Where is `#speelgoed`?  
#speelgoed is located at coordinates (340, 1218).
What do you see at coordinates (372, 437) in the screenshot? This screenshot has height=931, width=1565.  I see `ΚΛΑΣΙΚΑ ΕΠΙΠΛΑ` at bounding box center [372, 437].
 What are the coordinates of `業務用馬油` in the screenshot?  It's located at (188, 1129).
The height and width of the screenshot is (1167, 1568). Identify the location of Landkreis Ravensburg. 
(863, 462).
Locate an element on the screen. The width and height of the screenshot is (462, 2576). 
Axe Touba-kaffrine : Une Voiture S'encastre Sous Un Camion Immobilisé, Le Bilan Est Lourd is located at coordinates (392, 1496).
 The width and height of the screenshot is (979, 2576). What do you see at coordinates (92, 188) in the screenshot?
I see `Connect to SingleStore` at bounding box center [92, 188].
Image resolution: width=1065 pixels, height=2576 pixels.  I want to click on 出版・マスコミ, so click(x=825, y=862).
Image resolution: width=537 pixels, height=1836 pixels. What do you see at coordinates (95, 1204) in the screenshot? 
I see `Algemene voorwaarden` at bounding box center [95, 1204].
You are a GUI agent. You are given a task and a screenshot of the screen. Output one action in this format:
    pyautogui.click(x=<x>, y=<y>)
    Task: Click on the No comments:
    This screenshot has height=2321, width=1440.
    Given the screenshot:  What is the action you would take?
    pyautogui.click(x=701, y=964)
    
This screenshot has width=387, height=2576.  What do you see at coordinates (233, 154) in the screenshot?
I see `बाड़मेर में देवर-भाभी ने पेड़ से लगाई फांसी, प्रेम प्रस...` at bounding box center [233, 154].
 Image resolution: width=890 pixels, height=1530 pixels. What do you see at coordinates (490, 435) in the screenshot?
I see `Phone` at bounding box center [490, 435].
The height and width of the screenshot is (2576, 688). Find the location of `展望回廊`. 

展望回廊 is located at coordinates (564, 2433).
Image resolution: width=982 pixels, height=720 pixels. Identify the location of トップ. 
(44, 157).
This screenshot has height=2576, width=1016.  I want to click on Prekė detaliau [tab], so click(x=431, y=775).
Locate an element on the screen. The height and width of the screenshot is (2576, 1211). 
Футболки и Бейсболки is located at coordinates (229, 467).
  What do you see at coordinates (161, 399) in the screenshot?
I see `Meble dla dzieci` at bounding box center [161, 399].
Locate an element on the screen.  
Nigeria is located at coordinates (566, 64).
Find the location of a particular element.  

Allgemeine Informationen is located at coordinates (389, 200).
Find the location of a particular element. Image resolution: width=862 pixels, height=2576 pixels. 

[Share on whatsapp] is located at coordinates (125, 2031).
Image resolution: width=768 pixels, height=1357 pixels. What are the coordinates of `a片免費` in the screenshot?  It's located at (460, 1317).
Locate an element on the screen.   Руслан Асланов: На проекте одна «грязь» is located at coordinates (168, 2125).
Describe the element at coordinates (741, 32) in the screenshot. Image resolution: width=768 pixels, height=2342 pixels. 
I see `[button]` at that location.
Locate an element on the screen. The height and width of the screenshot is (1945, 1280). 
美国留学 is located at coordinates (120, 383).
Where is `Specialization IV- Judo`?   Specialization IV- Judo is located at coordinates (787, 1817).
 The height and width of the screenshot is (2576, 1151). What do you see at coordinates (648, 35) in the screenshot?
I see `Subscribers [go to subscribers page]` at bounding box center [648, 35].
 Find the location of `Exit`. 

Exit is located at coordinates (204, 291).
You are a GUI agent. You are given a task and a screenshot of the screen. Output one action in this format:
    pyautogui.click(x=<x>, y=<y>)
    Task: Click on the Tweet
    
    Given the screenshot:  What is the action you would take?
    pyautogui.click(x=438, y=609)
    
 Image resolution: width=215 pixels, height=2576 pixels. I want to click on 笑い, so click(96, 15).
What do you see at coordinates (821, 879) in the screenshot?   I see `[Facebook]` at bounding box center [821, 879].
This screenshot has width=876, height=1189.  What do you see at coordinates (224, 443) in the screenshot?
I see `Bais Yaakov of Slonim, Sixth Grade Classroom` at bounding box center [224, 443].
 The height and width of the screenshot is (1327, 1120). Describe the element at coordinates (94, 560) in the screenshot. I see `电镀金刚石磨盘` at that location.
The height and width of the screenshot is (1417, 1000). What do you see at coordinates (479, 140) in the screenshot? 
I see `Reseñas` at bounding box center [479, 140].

WORK TASK.
Every single entry above has to be copied exactly.

TASK RESPONSE.
Where is `#speelgoed`?  
#speelgoed is located at coordinates (340, 1218).
What do you see at coordinates (372, 437) in the screenshot? This screenshot has height=931, width=1565.  I see `ΚΛΑΣΙΚΑ ΕΠΙΠΛΑ` at bounding box center [372, 437].
 What are the coordinates of `業務用馬油` in the screenshot?  It's located at (188, 1129).
The height and width of the screenshot is (1167, 1568). Identify the location of Landkreis Ravensburg. 
(863, 462).
Locate an element on the screen. The width and height of the screenshot is (462, 2576). 
Axe Touba-kaffrine : Une Voiture S'encastre Sous Un Camion Immobilisé, Le Bilan Est Lourd is located at coordinates (392, 1496).
 The width and height of the screenshot is (979, 2576). What do you see at coordinates (92, 188) in the screenshot?
I see `Connect to SingleStore` at bounding box center [92, 188].
Image resolution: width=1065 pixels, height=2576 pixels.  I want to click on 出版・マスコミ, so click(x=825, y=862).
Image resolution: width=537 pixels, height=1836 pixels. What do you see at coordinates (95, 1204) in the screenshot? 
I see `Algemene voorwaarden` at bounding box center [95, 1204].
You are a GUI agent. You are given a task and a screenshot of the screen. Output one action in this format:
    pyautogui.click(x=<x>, y=<y>)
    Task: Click on the No comments:
    This screenshot has height=2321, width=1440.
    Given the screenshot:  What is the action you would take?
    pyautogui.click(x=701, y=964)
    
This screenshot has width=387, height=2576.  What do you see at coordinates (233, 154) in the screenshot?
I see `बाड़मेर में देवर-भाभी ने पेड़ से लगाई फांसी, प्रेम प्रस...` at bounding box center [233, 154].
 Image resolution: width=890 pixels, height=1530 pixels. What do you see at coordinates (490, 435) in the screenshot?
I see `Phone` at bounding box center [490, 435].
The height and width of the screenshot is (2576, 688). Find the location of `展望回廊`. 

展望回廊 is located at coordinates (564, 2433).
Image resolution: width=982 pixels, height=720 pixels. Identify the location of トップ. 
(44, 157).
This screenshot has height=2576, width=1016.  I want to click on Prekė detaliau [tab], so click(x=431, y=775).
Locate an element on the screen. The height and width of the screenshot is (2576, 1211). 
Футболки и Бейсболки is located at coordinates (229, 467).
  What do you see at coordinates (161, 399) in the screenshot?
I see `Meble dla dzieci` at bounding box center [161, 399].
Locate an element on the screen.  
Nigeria is located at coordinates (566, 64).
Find the location of a particular element.  

Allgemeine Informationen is located at coordinates (389, 200).
Find the location of a particular element. Image resolution: width=862 pixels, height=2576 pixels. 

[Share on whatsapp] is located at coordinates (125, 2031).
Image resolution: width=768 pixels, height=1357 pixels. What are the coordinates of `a片免費` in the screenshot?  It's located at (460, 1317).
Locate an element on the screen.   Руслан Асланов: На проекте одна «грязь» is located at coordinates (168, 2125).
Describe the element at coordinates (741, 32) in the screenshot. Image resolution: width=768 pixels, height=2342 pixels. 
I see `[button]` at that location.
Locate an element on the screen. The height and width of the screenshot is (1945, 1280). 
美国留学 is located at coordinates (120, 383).
Where is `Specialization IV- Judo`?   Specialization IV- Judo is located at coordinates (787, 1817).
 The height and width of the screenshot is (2576, 1151). What do you see at coordinates (648, 35) in the screenshot?
I see `Subscribers [go to subscribers page]` at bounding box center [648, 35].
 Find the location of `Exit`. 

Exit is located at coordinates (204, 291).
You are a GUI agent. You are given a task and a screenshot of the screen. Output one action in this format:
    pyautogui.click(x=<x>, y=<y>)
    Task: Click on the Tweet
    
    Given the screenshot:  What is the action you would take?
    pyautogui.click(x=438, y=609)
    
 Image resolution: width=215 pixels, height=2576 pixels. I want to click on 笑い, so click(96, 15).
What do you see at coordinates (821, 879) in the screenshot?   I see `[Facebook]` at bounding box center [821, 879].
This screenshot has width=876, height=1189.  What do you see at coordinates (224, 443) in the screenshot?
I see `Bais Yaakov of Slonim, Sixth Grade Classroom` at bounding box center [224, 443].
 The height and width of the screenshot is (1327, 1120). Describe the element at coordinates (94, 560) in the screenshot. I see `电镀金刚石磨盘` at that location.
The height and width of the screenshot is (1417, 1000). What do you see at coordinates (479, 140) in the screenshot? 
I see `Reseñas` at bounding box center [479, 140].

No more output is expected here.